Ковалёв кивнул и ничего не ответил, потому что говорить тут было решительно нечего. Он был прав. Из этой правоты вышло тридцать человек на просёлке, и никакого удовлетворения она ему не доставляла.
Лошадь пришлось убить на двенадцатые сутки.
Не пристрелить — именно убить, ножом, потому что стрелять было нельзя: в четырёх километрах стояли немцы. Ковалёв приказал, Хамидуллин сделал, и никто на это не смотрел.
Ели впервые за пять суток досыта. Варили в двух котлах, в глубокой яме, с бездымным костром из сухого валежника; конина была жёсткая, жилистая и без соли, и это была лучшая еда, которую Ковалёв ел в обеих своих жизнях.
Лапин заплакал.
Не над кониной — над лошадью. Он был семнадцати лет и до войны жил в городе, и лошадь эту, серую, с белым пятном, звали Машка, и он два месяца её кормил и разговаривал с ней.

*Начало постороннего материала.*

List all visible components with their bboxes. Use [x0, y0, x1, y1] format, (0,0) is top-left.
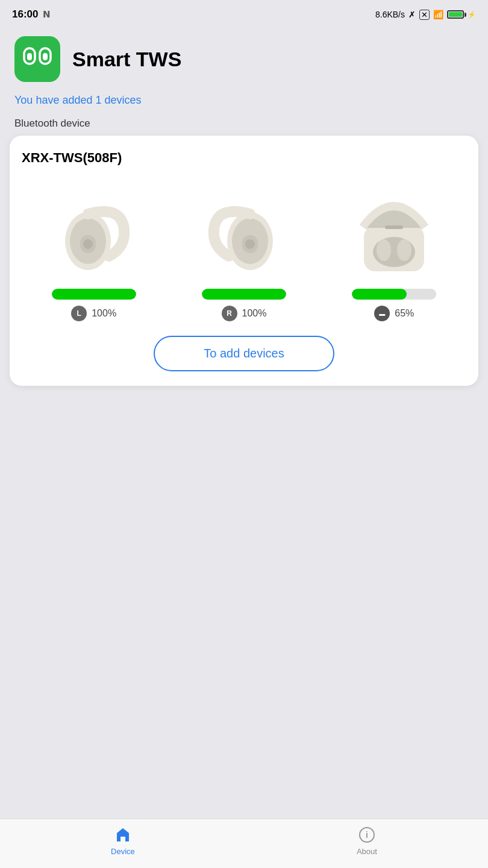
- tab-device[interactable]: Device: [111, 825, 135, 856]
- content-spacer: [0, 386, 488, 819]
- case-badge: ▬: [374, 306, 390, 321]
- tab-about-label: About: [357, 847, 377, 856]
- svg-rect-16: [385, 225, 403, 229]
- svg-point-15: [397, 239, 411, 261]
- svg-point-7: [83, 239, 93, 249]
- bluetooth-icon: ✗: [408, 10, 416, 19]
- right-earbud-label: R 100%: [222, 306, 267, 321]
- status-bar: 16:00 𝗡 8.6KB/s ✗ ✕ 📶 ⚡: [0, 0, 488, 27]
- svg-point-11: [245, 239, 255, 249]
- about-tab-icon: i: [357, 825, 377, 844]
- case-image: [343, 178, 445, 280]
- right-earbud-image: [193, 178, 295, 280]
- svg-rect-2: [27, 53, 32, 60]
- case-item: ▬ 65%: [322, 178, 466, 321]
- left-earbud-label: L 100%: [71, 306, 116, 321]
- case-label: ▬ 65%: [374, 306, 414, 321]
- app-logo-icon: [22, 43, 53, 75]
- case-battery-bar-fill: [352, 289, 407, 300]
- right-earbud-item: R 100%: [172, 178, 316, 321]
- left-battery-bar-fill: [52, 289, 136, 300]
- app-icon: [14, 36, 60, 82]
- device-count-text: You have added 1 devices: [0, 89, 488, 114]
- case-battery-bar-container: [352, 289, 436, 300]
- svg-rect-3: [43, 53, 48, 60]
- right-earbud-svg: [199, 181, 289, 277]
- tab-bar: Device i About: [0, 819, 488, 868]
- left-battery-bar-container: [52, 289, 136, 300]
- left-earbud-image: [43, 178, 145, 280]
- right-battery-bar-fill: [202, 289, 286, 300]
- device-card: XRX-TWS(508F) L 100: [10, 136, 478, 386]
- status-left: 16:00 𝗡: [12, 8, 51, 20]
- tab-about[interactable]: i About: [357, 825, 377, 856]
- left-earbud-item: L 100%: [22, 178, 166, 321]
- right-battery-bar-container: [202, 289, 286, 300]
- earbuds-row: L 100% R: [22, 178, 466, 321]
- left-earbud-svg: [49, 181, 139, 277]
- svg-point-14: [377, 239, 391, 261]
- close-icon: ✕: [419, 10, 430, 20]
- tab-device-label: Device: [111, 847, 135, 856]
- add-devices-button[interactable]: To add devices: [154, 336, 334, 371]
- left-badge: L: [71, 306, 87, 321]
- speed-indicator: 8.6KB/s: [375, 10, 405, 19]
- case-svg: [349, 181, 439, 277]
- right-badge: R: [222, 306, 237, 321]
- svg-text:i: i: [366, 830, 368, 840]
- app-title: Smart TWS: [72, 48, 181, 71]
- status-right: 8.6KB/s ✗ ✕ 📶 ⚡: [375, 10, 476, 20]
- battery-icon: ⚡: [447, 10, 476, 19]
- app-header: Smart TWS: [0, 27, 488, 89]
- case-percent: 65%: [395, 308, 414, 319]
- time-display: 16:00: [12, 8, 38, 20]
- network-indicator: 𝗡: [43, 9, 51, 20]
- right-percent: 100%: [242, 308, 267, 319]
- device-tab-icon: [113, 825, 133, 844]
- device-name: XRX-TWS(508F): [22, 150, 466, 166]
- wifi-icon: 📶: [433, 10, 443, 19]
- section-label: Bluetooth device: [0, 114, 488, 136]
- left-percent: 100%: [92, 308, 116, 319]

— Ешь, — сказал ему Сычёв.
— Не буду.
— Ешь, Лапин. — Старшина сел рядом на корточки. — Ты меня послушай. Она тебя два месяца везла и снаряды твои везла. Теперь она тебя ещё двадцать вёрст повезёт, только по-другому. Ешь и не позорь животное.
Лапин поел.
После этого орудий осталось два: две лошади на три пушки — не тягло.

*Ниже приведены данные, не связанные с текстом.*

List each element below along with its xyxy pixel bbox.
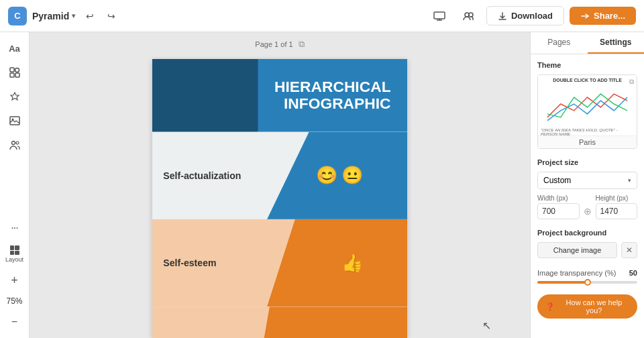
- sidebar-icon-more[interactable]: ···: [4, 217, 25, 239]
- right-panel-tabs: Pages Settings: [531, 32, 644, 54]
- project-size-section: Project size Custom ▾ Width (px) ⊕ Heigh…: [531, 158, 644, 229]
- icon-face1: 😊: [316, 166, 338, 186]
- external-link-icon[interactable]: ⧉: [629, 78, 634, 86]
- change-image-button[interactable]: Change image: [537, 242, 617, 258]
- main-area: Aa ··· Layout + 75% − Pa: [0, 32, 644, 338]
- download-button[interactable]: Download: [486, 6, 564, 25]
- theme-label: Theme: [537, 61, 637, 69]
- theme-card[interactable]: DOUBLE CLICK TO ADD TITLE "ONCE AN IDEA …: [537, 74, 637, 149]
- help-section: ❓ How can we help you?: [531, 288, 644, 325]
- section1-text: Self-actualization: [163, 170, 241, 181]
- height-input[interactable]: [596, 203, 638, 219]
- size-select[interactable]: Custom ▾: [537, 172, 637, 189]
- svg-rect-8: [15, 73, 19, 77]
- section2-shape: [267, 219, 407, 306]
- tab-pages[interactable]: Pages: [531, 32, 588, 54]
- share-button[interactable]: Share...: [570, 7, 636, 25]
- transparency-label-row: Image transparency (%) 50: [537, 269, 637, 277]
- section1-icons: 😊 😐: [316, 166, 364, 186]
- svg-rect-0: [434, 12, 445, 19]
- mouse-cursor: ↖: [482, 319, 491, 332]
- svg-point-6: [15, 68, 19, 72]
- section-self-esteem: Self-esteem 👍: [152, 219, 407, 306]
- header-right-block: HIERARCHICAL INFOGRAPHIC: [258, 59, 407, 132]
- slider-thumb: [584, 279, 591, 286]
- layout-icon: [10, 245, 19, 255]
- icon-face2: 😐: [341, 166, 364, 186]
- sidebar-icon-add[interactable]: +: [4, 270, 25, 291]
- height-label: Height (px): [596, 194, 638, 202]
- sidebar-icon-elements[interactable]: [4, 62, 25, 83]
- sidebar-icon-text[interactable]: Aa: [4, 38, 25, 59]
- width-input-group: Width (px): [537, 194, 580, 219]
- link-icon: ⊕: [584, 198, 592, 217]
- present-button[interactable]: [427, 4, 451, 28]
- undo-button[interactable]: ↩: [80, 7, 99, 25]
- page-label: Page 1 of 1 ⧉: [255, 39, 304, 50]
- select-chevron-icon: ▾: [628, 177, 631, 184]
- width-label: Width (px): [537, 194, 580, 202]
- background-buttons: Change image ✕: [537, 242, 637, 258]
- right-panel: Pages Settings Theme DOUBLE CLICK TO ADD…: [530, 32, 644, 338]
- transparency-section: Image transparency (%) 50: [531, 265, 644, 288]
- section2-icons: 👍: [341, 253, 364, 273]
- svg-rect-7: [10, 73, 14, 77]
- clear-background-button[interactable]: ✕: [621, 242, 637, 258]
- sidebar-icon-brand[interactable]: [4, 86, 25, 107]
- sidebar-icon-photo[interactable]: [4, 110, 25, 131]
- svg-point-3: [465, 13, 469, 17]
- theme-name: Paris: [538, 135, 637, 148]
- help-button[interactable]: ❓ How can we help you?: [537, 294, 637, 319]
- svg-rect-5: [10, 68, 14, 72]
- copy-page-icon[interactable]: ⧉: [299, 39, 305, 50]
- background-label: Project background: [537, 229, 637, 237]
- svg-rect-9: [10, 117, 19, 125]
- svg-point-11: [11, 142, 15, 145]
- title-chevron-icon: ▾: [72, 12, 75, 19]
- transparency-label: Image transparency (%): [537, 269, 616, 277]
- document-title[interactable]: Pyramid ▾: [32, 11, 75, 21]
- theme-preview: DOUBLE CLICK TO ADD TITLE "ONCE AN IDEA …: [538, 75, 637, 135]
- redo-button[interactable]: ↪: [102, 7, 121, 25]
- svg-point-4: [469, 13, 473, 17]
- help-icon: ❓: [545, 302, 555, 311]
- zoom-percent-sidebar: 75%: [6, 294, 22, 308]
- infographic-header: HIERARCHICAL INFOGRAPHIC: [152, 59, 407, 132]
- section3-shape: [254, 306, 407, 338]
- size-inputs: Width (px) ⊕ Height (px): [537, 194, 637, 219]
- canvas-area[interactable]: Page 1 of 1 ⧉ HIERARCHICAL INFOGRAPHIC: [30, 32, 530, 338]
- tab-settings[interactable]: Settings: [588, 32, 645, 54]
- svg-point-12: [16, 142, 19, 144]
- canvas-wrapper[interactable]: HIERARCHICAL INFOGRAPHIC Self-actualizat…: [152, 59, 407, 338]
- section-self-actualization: Self-actualization 😊 😐: [152, 132, 407, 219]
- share-people-button[interactable]: [457, 4, 481, 28]
- transparency-value: 50: [629, 269, 637, 277]
- height-input-group: Height (px): [596, 194, 638, 219]
- header-left-block: [152, 59, 258, 132]
- transparency-slider[interactable]: [537, 281, 637, 284]
- sidebar-icon-people[interactable]: [4, 134, 25, 156]
- history-controls: ↩ ↪: [80, 7, 121, 25]
- infographic: HIERARCHICAL INFOGRAPHIC Self-actualizat…: [152, 59, 407, 338]
- section2-text: Self-esteem: [163, 258, 216, 269]
- project-background-section: Project background Change image ✕: [531, 229, 644, 265]
- layout-button[interactable]: Layout: [0, 241, 29, 267]
- theme-section: Theme DOUBLE CLICK TO ADD TITLE "ONCE AN…: [531, 54, 644, 158]
- icon-thumbsup: 👍: [341, 253, 364, 273]
- section-love-belonging: Love and belonging 💡 ❤️: [152, 306, 407, 338]
- topbar-actions: Download Share...: [427, 4, 636, 28]
- width-input[interactable]: [537, 203, 580, 219]
- sidebar-icon-minus[interactable]: −: [4, 311, 25, 333]
- project-size-label: Project size: [537, 158, 637, 166]
- slider-fill: [537, 281, 588, 284]
- left-sidebar: Aa ··· Layout + 75% −: [0, 32, 30, 338]
- infographic-title: HIERARCHICAL INFOGRAPHIC: [274, 78, 391, 112]
- app-logo: C: [8, 7, 27, 25]
- topbar: C Pyramid ▾ ↩ ↪ Download: [0, 0, 644, 32]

Третье орудие Ковалёв приказал закопать.
Не подорвать — закопать. Взрыв в четырёх километрах от немцев был бы слышен, а бросить он не мог. Замок сняли, панораму сняли, ствол и лафет спустили в глубокую воронку, забросали землёй и валежником, и Сычёв записал в тетрадь координаты: от хутора Липки на северо-восток два километра сто шагов, у трёх сросшихся берёз.
— Вернёмся — откопаем, — сказал он.
Никто не засмеялся.
Шоссе они увидели на семнадцатые сутки, и это было хорошо и плохо одновременно.
Хорошо — потому что за шоссе, в двенадцати километрах, по всем расчётам Ковалёва, проходила линия обороны, которую сейчас строили под Можайском и которую он знал из книг лучше, чем из карты.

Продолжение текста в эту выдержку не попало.